Segment Open

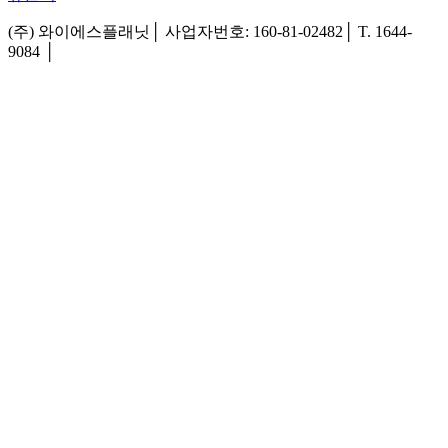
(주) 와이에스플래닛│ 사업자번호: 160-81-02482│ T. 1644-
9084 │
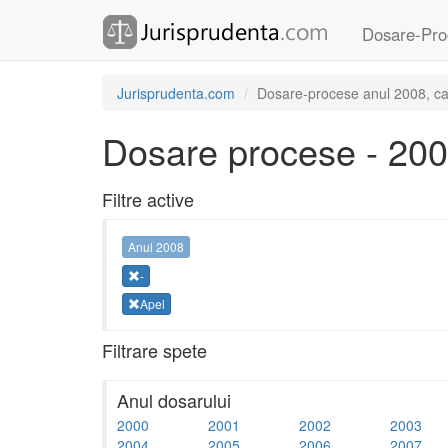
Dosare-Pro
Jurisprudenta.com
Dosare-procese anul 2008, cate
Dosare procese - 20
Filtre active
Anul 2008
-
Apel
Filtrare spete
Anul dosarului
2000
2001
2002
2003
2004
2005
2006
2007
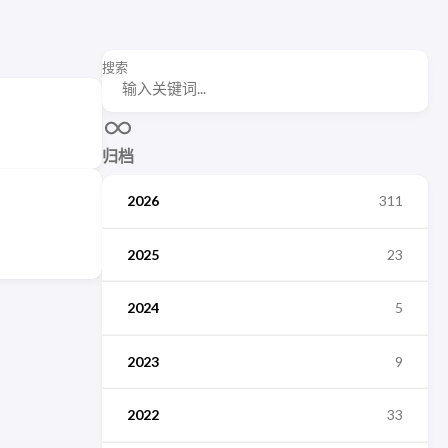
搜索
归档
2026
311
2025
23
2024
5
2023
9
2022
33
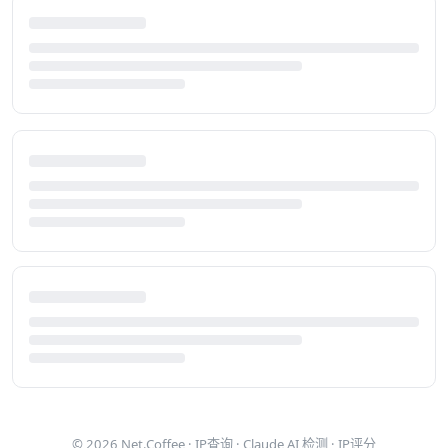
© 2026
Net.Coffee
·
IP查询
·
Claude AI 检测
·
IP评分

Segment Closed
Segment Open

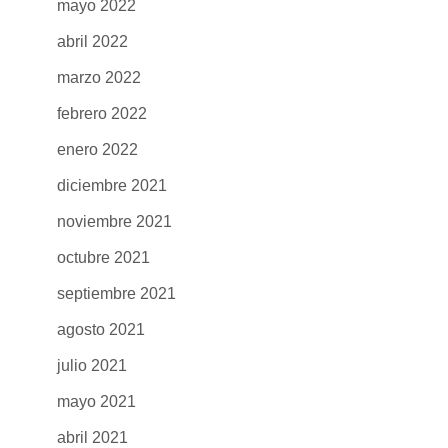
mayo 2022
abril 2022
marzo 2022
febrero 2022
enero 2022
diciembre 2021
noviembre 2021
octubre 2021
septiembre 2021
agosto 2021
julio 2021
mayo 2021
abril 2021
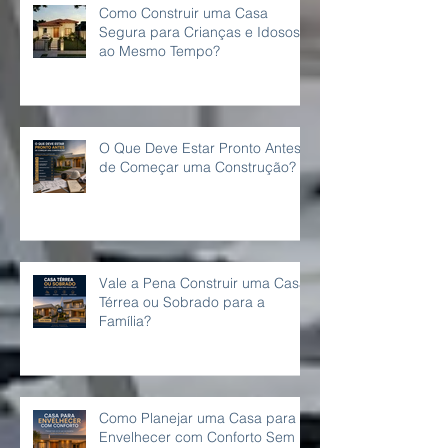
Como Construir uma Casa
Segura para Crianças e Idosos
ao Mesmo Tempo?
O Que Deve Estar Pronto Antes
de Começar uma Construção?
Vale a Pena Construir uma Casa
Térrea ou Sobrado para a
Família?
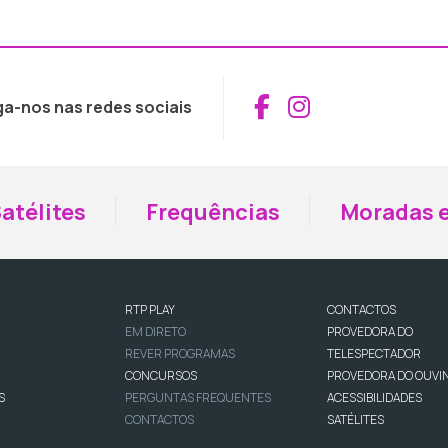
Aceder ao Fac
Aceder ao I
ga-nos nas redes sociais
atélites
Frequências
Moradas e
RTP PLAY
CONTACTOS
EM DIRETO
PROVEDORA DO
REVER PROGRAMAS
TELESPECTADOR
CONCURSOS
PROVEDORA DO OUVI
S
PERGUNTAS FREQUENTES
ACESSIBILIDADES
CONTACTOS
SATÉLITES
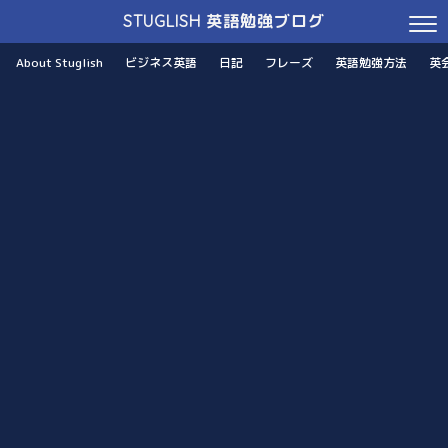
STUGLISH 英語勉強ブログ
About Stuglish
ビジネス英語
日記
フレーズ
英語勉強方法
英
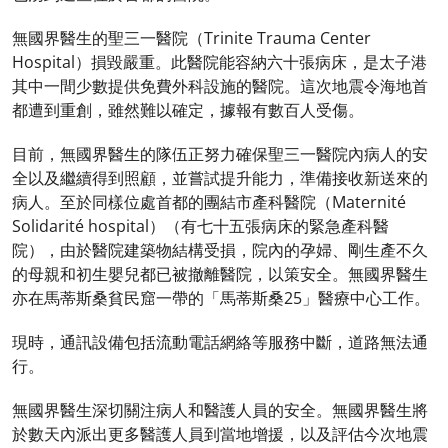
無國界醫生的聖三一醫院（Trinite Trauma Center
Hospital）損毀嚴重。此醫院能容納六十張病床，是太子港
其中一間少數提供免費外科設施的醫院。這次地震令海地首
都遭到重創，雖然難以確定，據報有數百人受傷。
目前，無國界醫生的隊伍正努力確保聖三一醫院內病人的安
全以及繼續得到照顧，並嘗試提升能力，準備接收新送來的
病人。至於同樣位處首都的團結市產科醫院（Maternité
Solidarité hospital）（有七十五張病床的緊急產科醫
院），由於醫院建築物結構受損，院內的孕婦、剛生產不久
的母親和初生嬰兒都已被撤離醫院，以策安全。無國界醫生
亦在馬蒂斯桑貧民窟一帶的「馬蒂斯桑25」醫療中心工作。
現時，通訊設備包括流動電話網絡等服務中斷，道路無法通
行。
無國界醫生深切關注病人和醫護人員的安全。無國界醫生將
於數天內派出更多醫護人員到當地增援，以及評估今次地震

Segment Closed

#### [Exercise brief]
Every line above with the string "para" in it needs to be copied.

#### [Worked solution]
Segura para Crianças e Idosos
Térrea ou Sobrado para a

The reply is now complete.